During the COVID-19 pandemic, the world has been going through a veritable global ‘vulnerability experience’, ultimately revealing the interconnectedness of both global and local challenges such as health, pollution and climate change, biodiversity, and food and energy supply. The pandemic has prompted us to rethink the way our cities are designed in order to promote future-proof models that are in harmony with the local conditions and our planet’s boundaries.

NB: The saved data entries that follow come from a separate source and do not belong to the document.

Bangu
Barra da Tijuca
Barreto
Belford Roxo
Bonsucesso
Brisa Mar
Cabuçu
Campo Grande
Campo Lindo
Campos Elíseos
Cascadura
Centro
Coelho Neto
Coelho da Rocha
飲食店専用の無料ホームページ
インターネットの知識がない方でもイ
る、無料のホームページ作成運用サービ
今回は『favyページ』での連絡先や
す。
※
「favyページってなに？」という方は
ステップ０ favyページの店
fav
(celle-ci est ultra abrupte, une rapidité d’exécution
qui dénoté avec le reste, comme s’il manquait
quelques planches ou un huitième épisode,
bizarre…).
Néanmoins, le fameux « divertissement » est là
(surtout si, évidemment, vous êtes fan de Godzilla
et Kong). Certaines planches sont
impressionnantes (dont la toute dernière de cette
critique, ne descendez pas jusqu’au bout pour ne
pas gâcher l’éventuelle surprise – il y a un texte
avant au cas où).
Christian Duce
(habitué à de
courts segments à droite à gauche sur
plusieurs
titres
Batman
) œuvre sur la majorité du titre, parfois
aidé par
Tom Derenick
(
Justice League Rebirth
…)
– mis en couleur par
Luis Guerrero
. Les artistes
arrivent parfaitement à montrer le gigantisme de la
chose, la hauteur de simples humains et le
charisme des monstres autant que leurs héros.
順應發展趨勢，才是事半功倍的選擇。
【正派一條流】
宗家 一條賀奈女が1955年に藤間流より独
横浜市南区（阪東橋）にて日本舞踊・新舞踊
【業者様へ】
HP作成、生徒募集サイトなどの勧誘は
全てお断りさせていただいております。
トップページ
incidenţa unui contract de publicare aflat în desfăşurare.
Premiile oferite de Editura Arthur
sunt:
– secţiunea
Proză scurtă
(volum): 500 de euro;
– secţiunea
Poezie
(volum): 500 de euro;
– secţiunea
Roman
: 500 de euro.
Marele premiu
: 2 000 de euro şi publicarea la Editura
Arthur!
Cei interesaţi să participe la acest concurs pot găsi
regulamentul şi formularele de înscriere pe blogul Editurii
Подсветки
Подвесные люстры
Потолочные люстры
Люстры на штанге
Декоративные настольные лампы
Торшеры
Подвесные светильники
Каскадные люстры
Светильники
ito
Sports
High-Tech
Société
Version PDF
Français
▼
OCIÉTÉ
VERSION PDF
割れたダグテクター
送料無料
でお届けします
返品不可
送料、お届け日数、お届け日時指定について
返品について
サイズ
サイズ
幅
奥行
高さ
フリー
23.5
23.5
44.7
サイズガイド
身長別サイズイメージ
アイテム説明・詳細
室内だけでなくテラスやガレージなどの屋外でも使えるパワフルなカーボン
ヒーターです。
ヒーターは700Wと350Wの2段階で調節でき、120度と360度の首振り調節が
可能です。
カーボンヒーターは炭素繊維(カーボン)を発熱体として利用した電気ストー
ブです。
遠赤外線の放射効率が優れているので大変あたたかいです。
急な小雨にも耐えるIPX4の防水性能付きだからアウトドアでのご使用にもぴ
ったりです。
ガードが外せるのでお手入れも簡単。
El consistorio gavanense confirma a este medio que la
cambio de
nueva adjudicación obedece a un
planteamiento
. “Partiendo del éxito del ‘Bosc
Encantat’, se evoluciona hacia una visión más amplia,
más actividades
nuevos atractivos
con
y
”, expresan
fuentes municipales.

Any visionary role model of a city, however, is only as successful as it suggests clear transition pathways. This paper intends to show that the concept of a ‘regenerative city’ is such a model. Furthermore, it seeks to encourage to look at transitional trajectories ahead, be it in the food, energy, transport or health sector, from the implementational level of a city government. The regenerative city not only preserves the capacities and capabilities of ecosystems, but actively restores them by establishing closed, efficient and consistent material cycles between the city and the surrounding area.
At the same time, the regenerative city is not only aimed at the regeneration of resources and the efficiency of ecosystems, it also has to regenerate its public spaces and built environments in a human-centred fashion, rather than centred on individual car use. One of the determining factors of a regenerative city aiming for greater resilience will be whether or not it is able to establish a restorative relationship with its environment, its hinterlands, and build a circular metabolism of goods.